The goal of method throttling & debouncing is to execute tasks asynchronously on a fixed thread pool merging often method calls into a single task execution with the newest data from the most recent method call [test case]. Throttling ensures that if the method task were not executed in the last X seconds, it would be scheduled for immediate execution [test case]. Otherwise, its execution will be delayed (debounced) so that it can be merged with potential future calls (it guarantees that when no future call comes, the task will be executed with the data from the last call). Task execution also ensures that when a task is time-consuming and its execution is taking longer than the actual throttle interval, a new call to the throttled method won't result in the concurrent execution of the same task [test case]. When a thread is already executing a throttled task, it will ignore any further throttling and will execute all methods synchronously [test case].
Throttling & Debouncing is realized with the Throttle annotation which is handled by the Throttle aspect.

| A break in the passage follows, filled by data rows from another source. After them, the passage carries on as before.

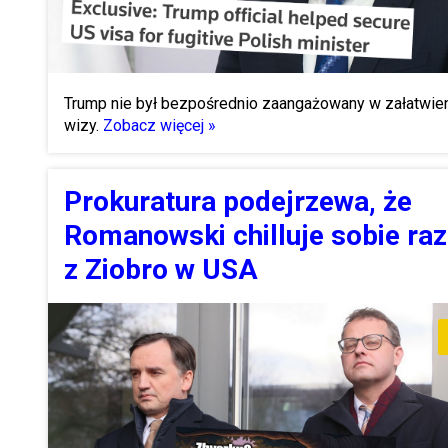
Trump nie był bezpośrednio zaangażowany w załatwie
wizy.
Zobacz więcej »
Prokuratura podejrzewa, że
Romanowski chilluje sobie ra
z Ziobro w USA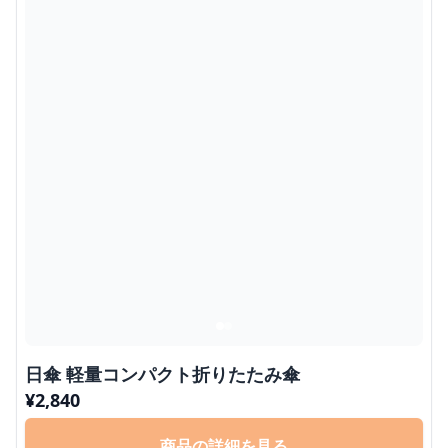
日傘 軽量コンパクト折りたたみ傘
¥
2,840
商品の詳細を見る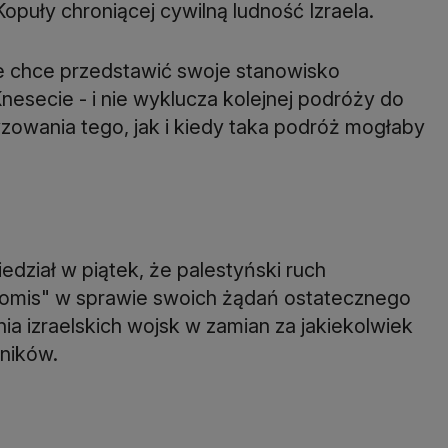
opuły chroniącej cywilną ludność Izraela.
e chce przedstawić swoje stanowisko
nesecie - i nie wyklucza kolejnej podróży do
zowania tego, jak i kiedy taka podróż mogłaby
dział w piątek, że palestyński ruch
promis" w sprawie swoich żądań ostatecznego
ia izraelskich wojsk w zamian za jakiekolwiek
ników.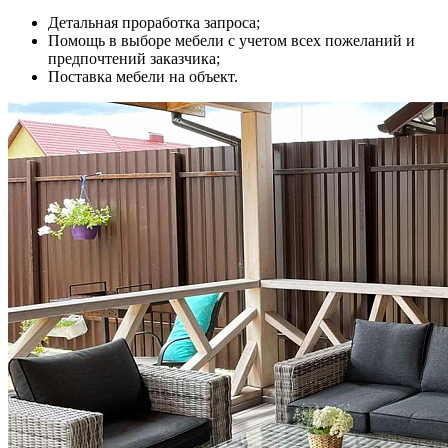
Детальная проработка запроса;
Помощь в выборе мебели с учетом всех пожеланий и
предпочтений заказчика;
Поставка мебели на объект.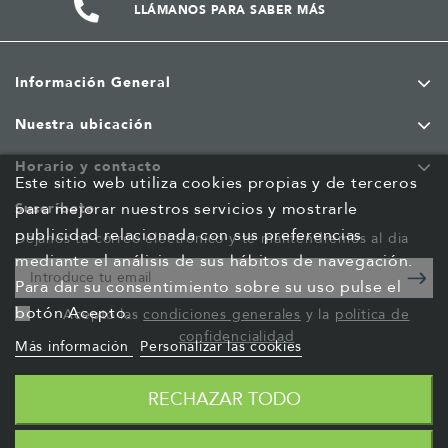
LLÁMANOS PARA SABER MÁS
Información General
Nuestra ubicación
Horario y contacto
Este sitio web utiliza cookies propias y de terceros
para mejorar nuestros servicios y mostrarle
Suscríbete
publicidad relacionada con sus preferencias
Déjanos tu correo electrónico y te mantendremos al dia
mediante el análisis de sus hábitos de navegación.
Para dar su consentimiento sobre su uso pulse el
botón Acepto.
Acepto las
condiciones generales
y la
política de
confidencialidad
Más información
Personalizar las cookies
RECHAZAR TODO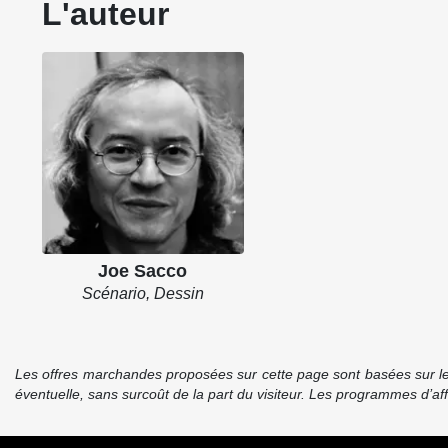
L'auteur
Joe Sacco
Scénario, Dessin
Les offres marchandes proposées sur cette page sont basées sur le pr
éventuelle, sans surcoût de la part du visiteur. Les programmes d’a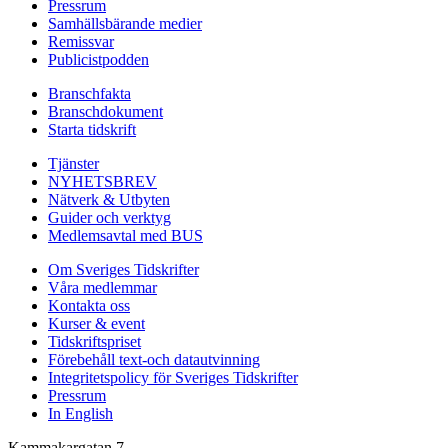
Pressrum
Samhällsbärande medier
Remissvar
Publicistpodden
Branschfakta
Branschdokument
Starta tidskrift
Tjänster
NYHETSBREV
Nätverk & Utbyten
Guider och verktyg
Medlemsavtal med BUS
Om Sveriges Tidskrifter
Våra medlemmar
Kontakta oss
Kurser & event
Tidskriftspriset
Förebehåll text-och datautvinning
Integritetspolicy för Sveriges Tidskrifter
Pressrum
In English
Kammakargatan 7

Throttle annotation supports methods with void return type out of the box. The whole method is, in that case, considered a task that should be throttled, and the method itself will be executed asynchronously.
There is also support for methods returning a Future. However, the concrete returned object MUST be ThrottledFuture. Otherwise the aspect will throw appropriate exception on the method call (there is no way to safely check that on application start). When a method returns future (ThrottledFuture), the method itself will be executed synchronously allowing to prepare the task that should be throttled and also to provide a cached result which may be acquired by a caller method from CacheableFuture interface before the actual future resolution. The actual task and cached result is then provided through the returned ThrottledFuture object. An example can be seen in updated result caching validator where the method
validate
will be executed synchronously by the caller thread, checking the cache state and returning already resolved future when the cache is not dirty, or returning the future with the time-consuming taskrunValidation
method and providing the cached result. MethodrunValidation
will be executed asynchronously.Throttled future also implements a chainable future interface, which allows to chain a task that will be executed once the future is resolved. This, for example, allows the WebSocket controller to respond with the cached result and set a task that will send a new result to the client once new data are available. This prevents the thread from being blocked while awaiting a future resolution.
Scheduling throttled futures also support their cancellation based on their group.
This, for example, allows to cancel scheduling a task to analyze a definition of a single term while an analysis of all terms from the vocabulary is scheduled.
Disadvantages
Long-running tasks
As the application will now run some time-consuming tasks in the background, it will push the status of such tasks to the clients via WebSocket, allowing to display information about the activity to the user.
Currently, it's only possible to name the throttled method by a constant. So, the user will know that there is a validation in progress but won't know which vocabulary is being validated. This might be changed by adding a new parameter for additional information (in addition to the name parameter).
Changes
Requirements and notes
It is expected that TermIt will be deployed in an environment with at least two cores available to benefit from asynchronous processing (more cores would be, of course, beneficial as we need to handle http, websocket, database and background tasks).
The annotation is not prepared for AOT, and a reflection processor registering runtime hints will need to be probably created if the support for AOT is added.